===== Exercise materials =====

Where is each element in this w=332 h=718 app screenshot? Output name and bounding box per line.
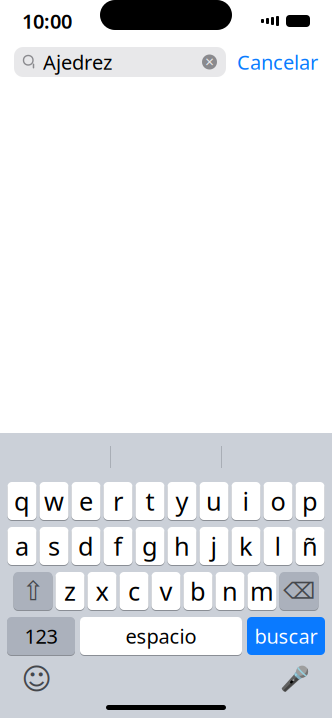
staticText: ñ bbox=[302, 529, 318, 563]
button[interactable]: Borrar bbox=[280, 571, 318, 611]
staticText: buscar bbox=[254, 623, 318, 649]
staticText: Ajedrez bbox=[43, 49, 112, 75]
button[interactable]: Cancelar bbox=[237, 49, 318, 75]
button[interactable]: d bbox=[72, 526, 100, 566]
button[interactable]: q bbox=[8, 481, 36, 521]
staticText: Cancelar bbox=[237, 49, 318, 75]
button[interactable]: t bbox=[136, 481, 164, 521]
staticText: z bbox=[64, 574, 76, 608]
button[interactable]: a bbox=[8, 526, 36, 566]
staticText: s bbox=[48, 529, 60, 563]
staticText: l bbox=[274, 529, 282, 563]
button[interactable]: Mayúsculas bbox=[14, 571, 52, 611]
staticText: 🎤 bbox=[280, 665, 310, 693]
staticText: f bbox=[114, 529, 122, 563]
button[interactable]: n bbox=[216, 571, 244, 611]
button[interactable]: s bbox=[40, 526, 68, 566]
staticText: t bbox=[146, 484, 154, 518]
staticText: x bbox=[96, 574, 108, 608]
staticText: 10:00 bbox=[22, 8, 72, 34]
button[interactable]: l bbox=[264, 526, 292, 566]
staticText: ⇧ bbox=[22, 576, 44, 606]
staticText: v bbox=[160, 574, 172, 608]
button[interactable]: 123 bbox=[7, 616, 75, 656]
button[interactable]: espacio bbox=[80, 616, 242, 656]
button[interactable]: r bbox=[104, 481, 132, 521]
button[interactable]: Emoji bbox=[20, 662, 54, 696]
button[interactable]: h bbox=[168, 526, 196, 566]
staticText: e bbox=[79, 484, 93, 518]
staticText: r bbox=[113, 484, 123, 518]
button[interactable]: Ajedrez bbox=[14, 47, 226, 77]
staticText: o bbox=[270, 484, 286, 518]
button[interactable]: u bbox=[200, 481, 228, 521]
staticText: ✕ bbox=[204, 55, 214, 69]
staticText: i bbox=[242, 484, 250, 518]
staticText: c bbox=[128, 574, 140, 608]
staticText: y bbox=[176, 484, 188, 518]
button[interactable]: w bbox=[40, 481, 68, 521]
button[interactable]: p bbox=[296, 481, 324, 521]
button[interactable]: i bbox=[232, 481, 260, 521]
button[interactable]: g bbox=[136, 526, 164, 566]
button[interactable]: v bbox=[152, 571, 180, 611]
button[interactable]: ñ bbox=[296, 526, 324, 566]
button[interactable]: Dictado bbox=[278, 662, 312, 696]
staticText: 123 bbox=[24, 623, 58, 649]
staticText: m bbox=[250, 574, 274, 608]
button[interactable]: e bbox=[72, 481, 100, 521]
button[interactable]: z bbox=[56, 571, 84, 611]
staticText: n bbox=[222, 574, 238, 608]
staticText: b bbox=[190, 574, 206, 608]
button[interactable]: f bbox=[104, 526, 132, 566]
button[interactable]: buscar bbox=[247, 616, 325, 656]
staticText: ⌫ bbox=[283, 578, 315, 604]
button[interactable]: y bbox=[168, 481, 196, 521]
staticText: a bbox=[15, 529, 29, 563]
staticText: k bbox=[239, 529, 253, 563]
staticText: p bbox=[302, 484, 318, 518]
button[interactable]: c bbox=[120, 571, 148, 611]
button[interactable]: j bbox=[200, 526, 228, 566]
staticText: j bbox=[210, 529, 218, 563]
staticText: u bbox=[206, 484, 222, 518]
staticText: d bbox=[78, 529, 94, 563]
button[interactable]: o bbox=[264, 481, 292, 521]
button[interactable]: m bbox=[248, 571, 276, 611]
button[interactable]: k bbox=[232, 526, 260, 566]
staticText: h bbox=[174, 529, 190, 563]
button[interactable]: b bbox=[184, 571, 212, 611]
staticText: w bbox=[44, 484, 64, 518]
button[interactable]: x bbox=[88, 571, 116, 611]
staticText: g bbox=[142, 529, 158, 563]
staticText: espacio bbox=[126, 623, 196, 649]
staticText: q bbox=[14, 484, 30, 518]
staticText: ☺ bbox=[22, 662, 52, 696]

=====

## Directions
Give every line above again exactly, omitting whatever pictures appear.

## Answer box
Where is each element in this w=332 h=718 app screenshot? Output name and bounding box per line.
staticText: ñ bbox=[302, 529, 318, 563]
button[interactable]: Borrar bbox=[280, 571, 318, 611]
staticText: buscar bbox=[254, 623, 318, 649]
staticText: Ajedrez bbox=[43, 49, 112, 75]
button[interactable]: Cancelar bbox=[237, 49, 318, 75]
button[interactable]: d bbox=[72, 526, 100, 566]
button[interactable]: q bbox=[8, 481, 36, 521]
staticText: Cancelar bbox=[237, 49, 318, 75]
button[interactable]: t bbox=[136, 481, 164, 521]
staticText: z bbox=[64, 574, 76, 608]
button[interactable]: a bbox=[8, 526, 36, 566]
staticText: s bbox=[48, 529, 60, 563]
staticText: l bbox=[274, 529, 282, 563]
button[interactable]: Mayúsculas bbox=[14, 571, 52, 611]
staticText: 🎤 bbox=[280, 665, 310, 693]
staticText: f bbox=[114, 529, 122, 563]
button[interactable]: n bbox=[216, 571, 244, 611]
button[interactable]: s bbox=[40, 526, 68, 566]
staticText: t bbox=[146, 484, 154, 518]
staticText: x bbox=[96, 574, 108, 608]
staticText: 10:00 bbox=[22, 8, 72, 34]
button[interactable]: l bbox=[264, 526, 292, 566]
staticText: ⇧ bbox=[22, 576, 44, 606]
staticText: v bbox=[160, 574, 172, 608]
button[interactable]: 123 bbox=[7, 616, 75, 656]
button[interactable]: espacio bbox=[80, 616, 242, 656]
button[interactable]: r bbox=[104, 481, 132, 521]
button[interactable]: Emoji bbox=[20, 662, 54, 696]
button[interactable]: h bbox=[168, 526, 196, 566]
staticText: e bbox=[79, 484, 93, 518]
staticText: r bbox=[113, 484, 123, 518]
button[interactable]: Ajedrez bbox=[14, 47, 226, 77]
staticText: o bbox=[270, 484, 286, 518]
button[interactable]: u bbox=[200, 481, 228, 521]
staticText: ✕ bbox=[204, 55, 214, 69]
staticText: i bbox=[242, 484, 250, 518]
staticText: c bbox=[128, 574, 140, 608]
staticText: y bbox=[176, 484, 188, 518]
button[interactable]: w bbox=[40, 481, 68, 521]
button[interactable]: p bbox=[296, 481, 324, 521]
button[interactable]: i bbox=[232, 481, 260, 521]
button[interactable]: g bbox=[136, 526, 164, 566]
button[interactable]: v bbox=[152, 571, 180, 611]
button[interactable]: ñ bbox=[296, 526, 324, 566]
button[interactable]: Dictado bbox=[278, 662, 312, 696]
staticText: 123 bbox=[24, 623, 58, 649]
staticText: m bbox=[250, 574, 274, 608]
button[interactable]: e bbox=[72, 481, 100, 521]
button[interactable]: z bbox=[56, 571, 84, 611]
staticText: n bbox=[222, 574, 238, 608]
staticText: b bbox=[190, 574, 206, 608]
button[interactable]: f bbox=[104, 526, 132, 566]
button[interactable]: buscar bbox=[247, 616, 325, 656]
staticText: ⌫ bbox=[283, 578, 315, 604]
button[interactable]: y bbox=[168, 481, 196, 521]
staticText: a bbox=[15, 529, 29, 563]
staticText: k bbox=[239, 529, 253, 563]
staticText: p bbox=[302, 484, 318, 518]
button[interactable]: c bbox=[120, 571, 148, 611]
button[interactable]: j bbox=[200, 526, 228, 566]
staticText: j bbox=[210, 529, 218, 563]
staticText: u bbox=[206, 484, 222, 518]
staticText: d bbox=[78, 529, 94, 563]
button[interactable]: o bbox=[264, 481, 292, 521]
button[interactable]: m bbox=[248, 571, 276, 611]
button[interactable]: k bbox=[232, 526, 260, 566]
staticText: h bbox=[174, 529, 190, 563]
button[interactable]: b bbox=[184, 571, 212, 611]
staticText: w bbox=[44, 484, 64, 518]
button[interactable]: x bbox=[88, 571, 116, 611]
staticText: g bbox=[142, 529, 158, 563]
staticText: espacio bbox=[126, 623, 196, 649]
staticText: q bbox=[14, 484, 30, 518]
staticText: ☺ bbox=[22, 662, 52, 696]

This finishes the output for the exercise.